Out With the Old…
Yesterday, I finally got rid of my old computer. It was sitting in my office, off in a corner getting dusty, when I realized it had to go. I hadn’t used it in 4 years. When I moved to my current place, I just dismantled it and never set it back up again. Even in 2008, the computer was really old (10 yrs!). I finally bit the bullet and bought a new machine.
But, I still held on to the old one. I thought one day I might suddenly remember there was a file or something that I forgot to transfer. But the only thing that was really important (my novel) was transferred to a flash drive before I moved.
And now it looks like I might move again. So I have been paring down all of my things. All my books that I have been saving for years that I will never read again, clothes that don’t fit, and old electronics that needed to be recycled, had to go. I love decluttering, but man, I hang on to a lot of crap! I found and old copy of Sweet Valley Twins in one of my book boxes. I hadn’t read one of those in at least 20 years! It has been exhausting, but I am at the point now where I see real progress. Sometimes I think I just cart the same boxes from place to place and never open them. Hopefully my next place, I can really settle in and unpack.
I still remember buying that old computer. I worked in a HR office in Virginia Beach, VA for a summer for a whopping six dollars and hour. I saved all summer and two weeks before I was about to go back to school for my senior year of college, I walked into Circuit City (Remember that store?) and bought my first PC. I was so nervous driving home with it in the back seat, I went well below the speed limit.

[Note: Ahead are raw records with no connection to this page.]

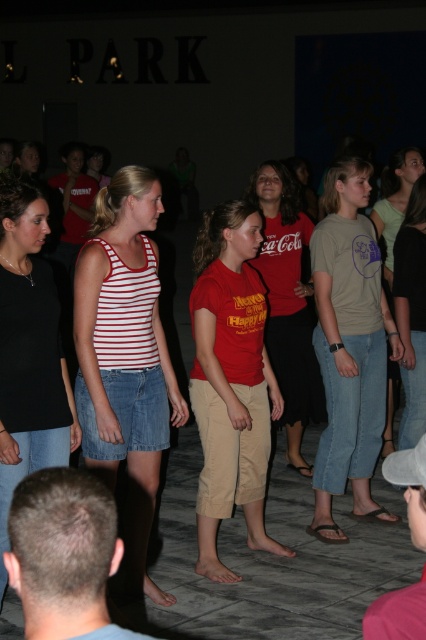 Between point (25, 390) and point (304, 365), which one is positioned behind?

The point (304, 365) is behind.

Between black matte tank top at center and matte red shirt at center, which one is positioned higher?

matte red shirt at center

Who is more distant from viewer, (x=2, y=323) or (x=301, y=435)?

Positioned behind is point (x=301, y=435).

The height and width of the screenshot is (640, 426). Find the location of `black matte tank top at center`. black matte tank top at center is located at coordinates (28, 352).

Who is higher up, striped cotton tank top at center or light brown cotton shirt at center?

light brown cotton shirt at center is above.

From the picture: Between striped cotton tank top at center and light brown cotton shirt at center, which one has more height?

light brown cotton shirt at center

Where is `striped cotton tank top at center`? This screenshot has height=640, width=426. striped cotton tank top at center is located at coordinates (124, 353).

You are a GUI agent. You are given a task and a screenshot of the screen. Output one action in this format:
    pyautogui.click(x=<x>, y=<y>)
    Task: Click on the striped cotton tank top at center
    The image size is (426, 640).
    Given the screenshot: What is the action you would take?
    pyautogui.click(x=124, y=353)

Who is more forward, (173, 413) or (301, 212)?

Point (173, 413) is in front.

Locate an element on the screen. The image size is (426, 640). striped cotton tank top at center is located at coordinates (124, 353).

Identify the location of striped cotton tank top at center. This screenshot has width=426, height=640. (124, 353). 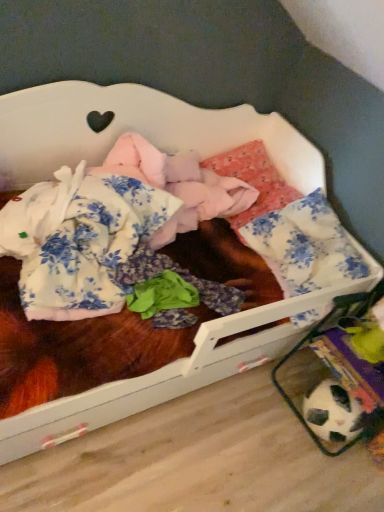 This screenshot has width=384, height=512. What do you see at coordinates (85, 242) in the screenshot?
I see `floral fabric at center` at bounding box center [85, 242].

Where is `floral fabric at center`? The image size is (384, 512). floral fabric at center is located at coordinates (85, 242).

Find the location of `floral fabric at center`. floral fabric at center is located at coordinates (85, 242). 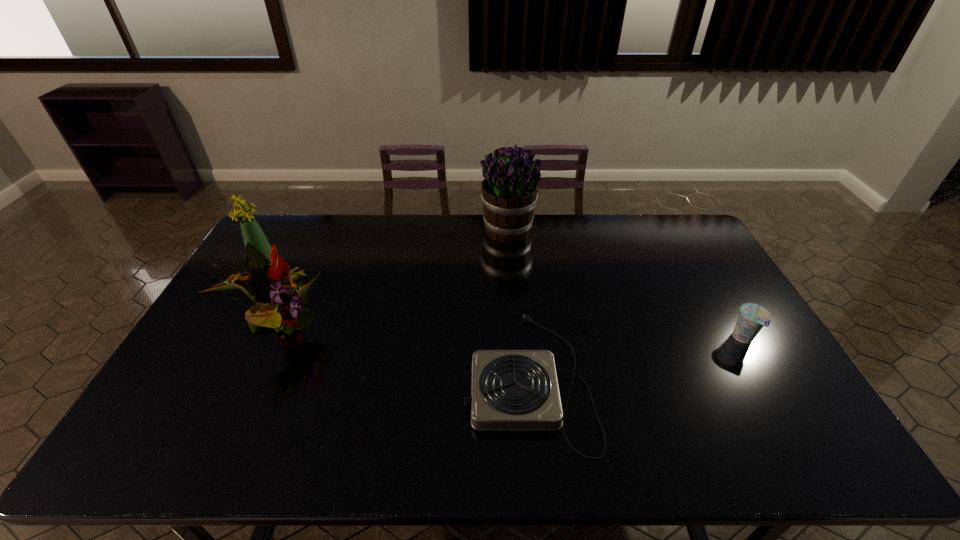 Locate an element on the screen. vacant space at the left edge of the desktop is located at coordinates (208, 378).

Where is `vacant area at the right edge of the desktop`? This screenshot has height=540, width=960. vacant area at the right edge of the desktop is located at coordinates (798, 405).

Locate an element on the screen. The image size is (960, 540). free space at the far left corner of the desktop is located at coordinates (283, 239).

I want to click on unoccupied area between the rightmost object and the farthest object, so click(626, 284).

Identify the location of vacant point located between the farthest object and the second farthest bouquet. (388, 249).

The width and height of the screenshot is (960, 540). In order to click on unoccupied position between the second bouquet from left to right and the rightmost bouquet in this screenshot , I will do `click(396, 282)`.

Locate an element on the screen. The height and width of the screenshot is (540, 960). free spot between the rightmost bouquet and the shortest object is located at coordinates (518, 305).

What are the coordinates of `free space between the shortest object and the rightmost bouquet` in the screenshot? It's located at (518, 305).

Where is `vacant space that's between the rightmost bouquet and the rightmost object`? This screenshot has height=540, width=960. vacant space that's between the rightmost bouquet and the rightmost object is located at coordinates (626, 284).

Image resolution: width=960 pixels, height=540 pixels. Identify the location of vacant area that lies between the yogurt and the hotplate. (636, 359). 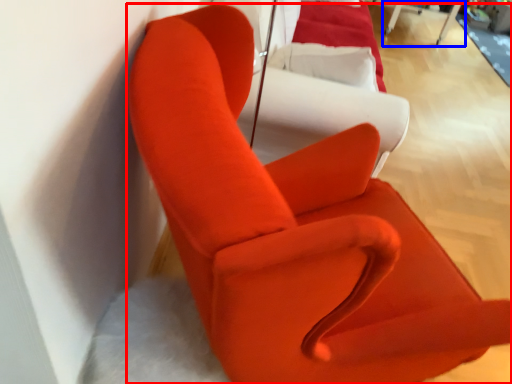 Question: Which object appears farthest to the camera in this image, chair (highlighted by a red box) or table (highlighted by a blue box)?

Choices:
 (A) chair
 (B) table

Answer: (B) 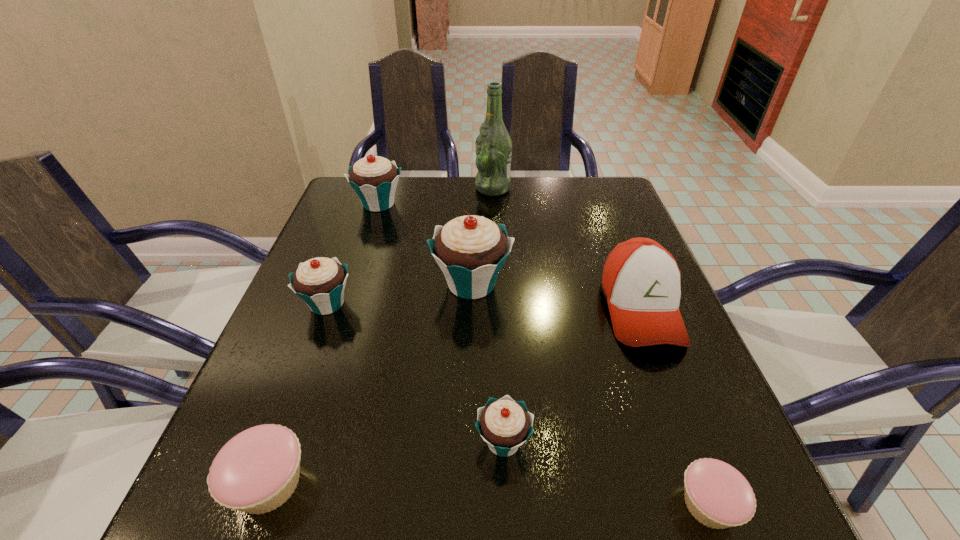 Locate an element on the screen. free spot between the third shortest cupcake and the orange baseball cap is located at coordinates (572, 375).

In order to click on vacant space that's between the nearest teal cupcake and the green beer bottle in this screenshot , I will do `click(498, 315)`.

This screenshot has width=960, height=540. In order to click on vacant area that lies between the seventh tallest object and the rightmost cupcake in this screenshot , I will do `click(489, 494)`.

Where is `empty location between the fifth tallest cupcake and the seventh shortest object`? empty location between the fifth tallest cupcake and the seventh shortest object is located at coordinates (370, 383).

Find the location of a particular element. This screenshot has width=960, height=540. vacant space that's between the fifth tallest cupcake and the fifth shortest cupcake is located at coordinates (324, 343).

Image resolution: width=960 pixels, height=540 pixels. In order to click on empty space between the sixth tallest object and the second tallest object in this screenshot , I will do `click(488, 363)`.

This screenshot has height=540, width=960. Identify the location of object identified as the second closest to the tallest cupcake. (641, 280).

Point out which object is positioned as the seventh nearest to the tallest cupcake. Please provide its 2D coordinates. Your answer should be formatted as a tuple, i.e. [(x, y)], where the tuple contains the x and y coordinates of a point satisfying the conditions above.

[(718, 496)]

Locate which cupcake ranks third in proximity to the second shortest object. Please provide its 2D coordinates. Your answer should be formatted as a tuple, i.e. [(x, y)], where the tuple contains the x and y coordinates of a point satisfying the conditions above.

[(470, 250)]

At what (x,y) coordinates should I click in order to perform the action: click on cupcake that is the fifth closest to the baseball cap. Please return your answer as a coordinate pair (x, y). Looking at the image, I should click on (320, 282). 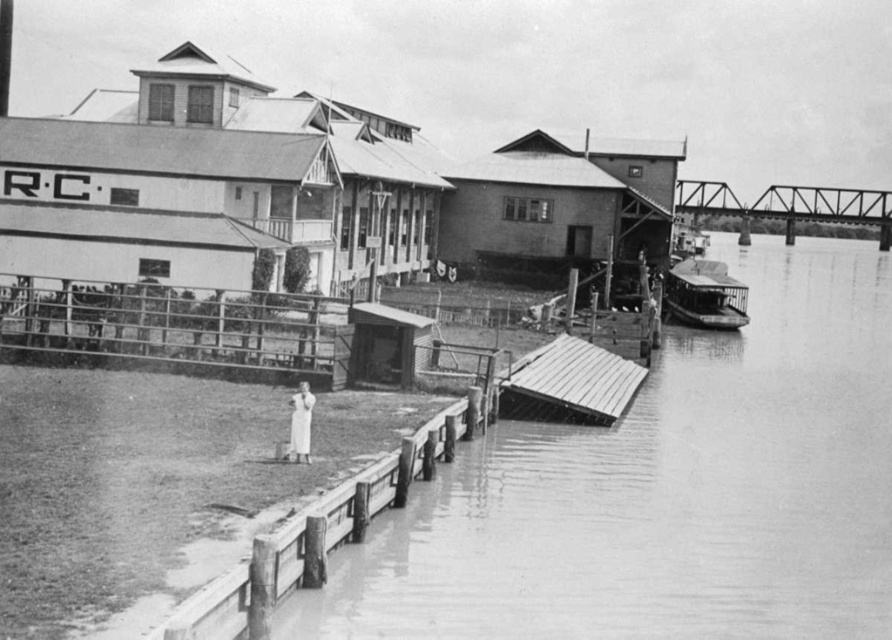 How distant is smooth wooden boat at right from white cotton dress at lower left?

They are 41.35 meters apart.

Can you confirm if smooth wooden boat at right is thinner than white cotton dress at lower left?

No.

Between point (714, 269) and point (308, 403), which one is positioned in front?

Positioned in front is point (308, 403).

The image size is (892, 640). Find the location of `smooth wooden boat at right`. smooth wooden boat at right is located at coordinates (704, 296).

Looking at this image, is metallic gray dock at lower center taller than smooth wooden boat at right?

No, metallic gray dock at lower center is not taller than smooth wooden boat at right.

The width and height of the screenshot is (892, 640). I want to click on metallic gray dock at lower center, so click(568, 384).

Describe the element at coordinates (665, 492) in the screenshot. I see `smooth concrete dock at lower center` at that location.

Is smooth concrete dock at lower center wider than metallic gray dock at lower center?

Correct, the width of smooth concrete dock at lower center exceeds that of metallic gray dock at lower center.

Who is more distant from viewer, (847, 330) or (531, 374)?

Positioned behind is point (847, 330).

Locate an element on the screen. The height and width of the screenshot is (640, 892). smooth concrete dock at lower center is located at coordinates (665, 492). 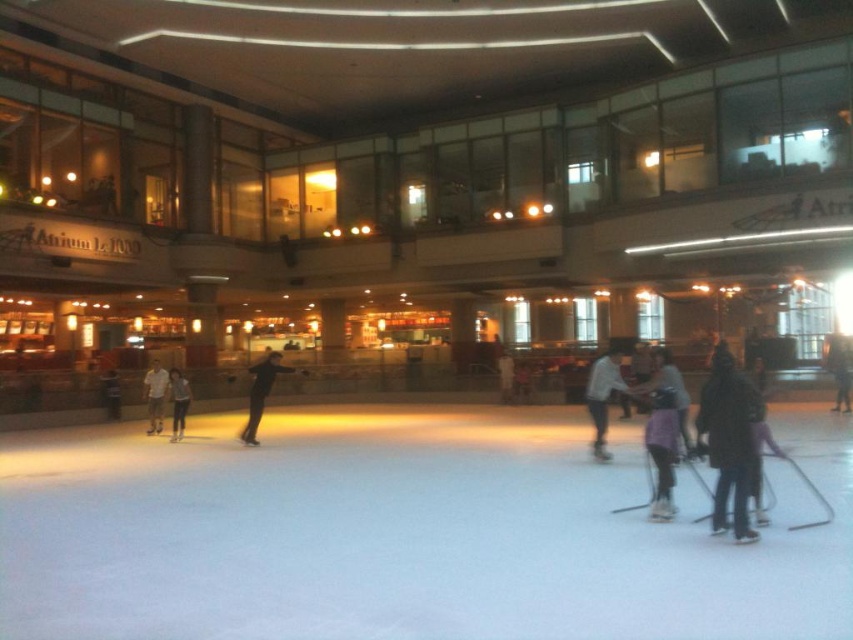 Question: Does purple fabric at center have a larger size compared to light gray cotton shirt at center?

Choices:
 (A) no
 (B) yes

Answer: (A)

Question: Which point is closer to the camera taking this photo?

Choices:
 (A) (173, 381)
 (B) (743, 515)
 (C) (160, 426)
 (D) (257, 374)

Answer: (B)

Question: Is light gray sweater at center positioned in front of light gray cotton shirt at center?

Choices:
 (A) no
 (B) yes

Answer: (B)

Question: Which point appears farthest from the camera in this image?

Choices:
 (A) (155, 419)
 (B) (735, 445)
 (C) (666, 492)

Answer: (A)

Question: Which point is farther from the camera taking this photo?

Choices:
 (A) (604, 358)
 (B) (148, 429)
 (C) (740, 490)
 (D) (248, 396)

Answer: (D)

Question: Can you confirm if light gray sweater at center is positioned to the right of denim pants at center?

Choices:
 (A) no
 (B) yes

Answer: (B) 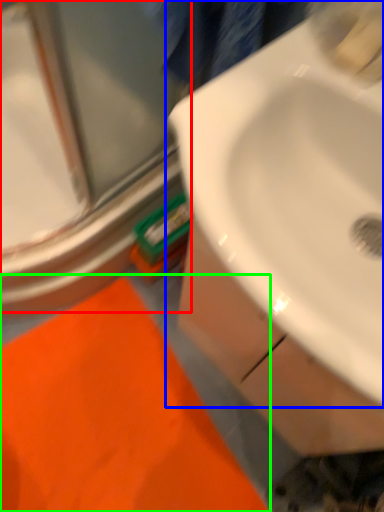 Question: Based on their relative distances, which object is nearer to glass door (highlighted by a red box)? Choose from sink (highlighted by a blue box) and bath mat (highlighted by a green box).

Choices:
 (A) sink
 (B) bath mat

Answer: (B)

I wrote my college final papers on that computer. I composed a short story, Mr. Fear, that would set the tone for all of my future work. My short lived life as a columnist about women in pro-wrestling (not kidding!), found its voice in that keyboard. And of course I wrote my novel, my first as an adult, between February 2002 and June 2003 (Just the first draft. Subsequent drafts took another year.). So many important memories in my career were on that machine. I wasn’t sad to see it go. The work was important, not the machine. The memories were good and they are enough.